===== INFORMATION SHOWN

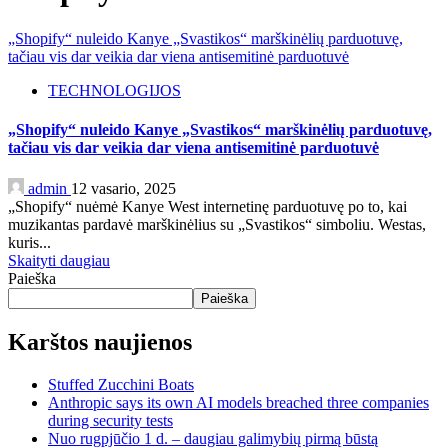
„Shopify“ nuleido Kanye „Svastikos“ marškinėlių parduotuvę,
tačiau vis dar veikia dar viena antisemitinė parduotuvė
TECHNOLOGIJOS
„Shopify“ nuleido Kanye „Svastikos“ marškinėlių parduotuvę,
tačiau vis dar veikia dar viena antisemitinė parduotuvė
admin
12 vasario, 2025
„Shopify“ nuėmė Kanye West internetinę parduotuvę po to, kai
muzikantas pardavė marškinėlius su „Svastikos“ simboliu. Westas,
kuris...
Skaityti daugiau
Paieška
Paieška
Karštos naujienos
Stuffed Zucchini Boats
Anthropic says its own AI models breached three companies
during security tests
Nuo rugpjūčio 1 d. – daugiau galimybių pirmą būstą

==========

• [WHAT THE TASK ASKS] From the listing above, return every line that contains the word "daugiau".

• [OUTPUT BELOW]
Skaityti daugiau
Nuo rugpjūčio 1 d. – daugiau galimybių pirmą būstą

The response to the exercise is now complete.